Il appela le chasseur pour faire avancer un fiacre.

En quittant le salon de Baratte et dès qu’elle fut entrée dans la voiture, la colère de la jeune femme se calma un peu. Elle fondit en larmes. C’est qu’elle en tenait sérieusement, pour le prince. Si leur liaison eût encore duré quelque temps, peut-être s’en fût-elle fatiguée elle-même. Mais cette façon de la quitter publiquement, après un souper, pour aller coucher avec une autre l’exaspérait, la mettait hors d’elle-même. Et, dans l’impossibilité de se venger momentanément, elle pleurait.

Sosthène Poix profita de cette détente pour jeter sa propre adresse au cocher. Cora ne s’en était pas aperçue. Mais, quand la voiture fut arrêtée et qu’en voyant le jeune homme descendre elle comprit son dessein, elle s’écria irritée :

— Non, pas ici, chez moi. Vous êtes fou, je crois. Donnez mon adresse…

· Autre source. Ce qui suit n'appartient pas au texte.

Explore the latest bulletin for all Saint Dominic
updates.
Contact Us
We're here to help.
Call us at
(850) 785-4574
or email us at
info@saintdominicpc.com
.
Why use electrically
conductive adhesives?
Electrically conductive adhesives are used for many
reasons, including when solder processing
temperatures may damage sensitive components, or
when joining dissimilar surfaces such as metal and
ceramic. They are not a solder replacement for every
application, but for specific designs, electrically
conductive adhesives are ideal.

Sosthène, stupéfait, insista vainement. Alors, très penaud, il remonta dans le fiacre. Vraiment Cora n’était pas gentille. Puisque le prince la trompait, pourquoi ne lui rendrait-elle pas la pareille ! Il n’y avait rien de bête comme de le faire à la vertu. Depuis longtemps il l’aimait, lui ; elle verrait, il était très-gentil.

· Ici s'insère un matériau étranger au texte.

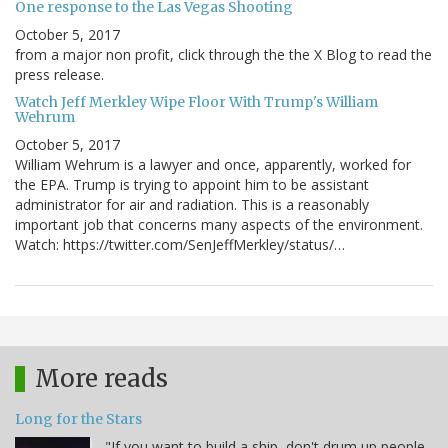
One response to the Las Vegas Shooting
October 5, 2017
from a major non profit, click through the the X Blog to read the
press release.
Watch Jeff Merkley Wipe Floor With Trump's William
Wehrum
October 5, 2017
William Wehrum is a lawyer and once, apparently, worked for
the EPA. Trump is trying to appoint him to be assistant
administrator for air and radiation. This is a reasonably
important job that concerns many aspects of the environment.
Watch: https://twitter.com/SenJeffMerkley/status/…
More reads
Long for the Stars
"If you want to build a ship, don't drum up people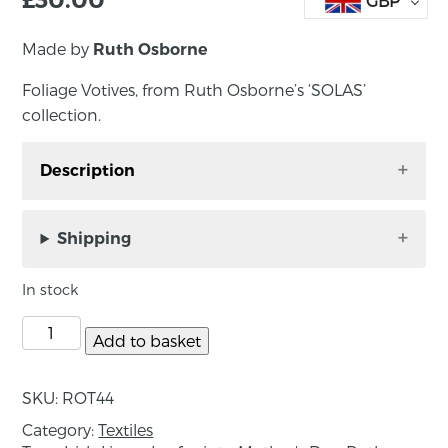
GBP
Made by
Ruth Osborne
Foliage Votives, from Ruth Osborne’s ‘SOLAS’
collection.
Description
Foliage votives from the ‘SOLAS’ collection.
Hand printed by Ruth Osborne in County
Shipping
Down, each votive is unique. The texture of the
linen and patterns of the print are illuminated
In stock
when a candle is placed inside the jar. Each
light comes with a locally made beeswax
Add to basket
tealight from County Down based Bellevue
Bees and comes packaged in a kraft candle
SKU:
ROT44
box.
Category:
Textiles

Et il approchait de la jeune femme sa bouche pleine encore d’exhalaisons alcooliques, Elle . s’éloignait. Elle ne voulait pas, là, une bonne fois… C’était clair… Elle ajouta enfin :

— Mon cher, vous vous donnez un mal bien inutile. En ce moment je déteste tous les hommes, je pourrais seulement aimer celui qui me vengerait du prince et de cette femme.

Sosthène trouva l’idée drôle. Tout en riant, il promit à Cora de la venger d’une façon éclatante. Il tuerait le prince Ko-Ko, le provoquerait en duel, au vilebrequin… et ferait enfermer ensuite Juliette à Saint-Lazare. Il demandait seulement du crédit et les arrhes du marché.

On était arrivé. Cora sauta légèrement, sonna et disparut, laissant ces mots pour adieu à son compagnon :

— Vous êtes un serin…

Tandis que Sosthène Poix payait le cocher, en s’efforçant de se tenir droit sous l’air vif du matin, qui lui faisait tourner la tête, il aperçut Estourbiac, le reporter, qui venait vers lui. Autant pour ne pas s’ennuyer que pour consolider sa démarche, il lui prit le bras. Il avait l’air très décati, Estourbiac. Il croyait Sosthène Poix en bonne fortune et le blaguait :

C’est comme ça qu’on venait faire ses farces en catimini à l’heure où le coq chante. Il le félicitait, du reste, elle était très chic, cette petite Cora.

— Mais non, du tout, mon cher, vous vous trompez, dit Sosthène en riant.

Et, d’un bout à l’autre, avec une prolixité d’ivrogne, il lui raconta toute l’histoire : le souper et la façon cocasse dont Cora l’avait éconduit.

Estourbiac, devenu sérieux, l’écoutait.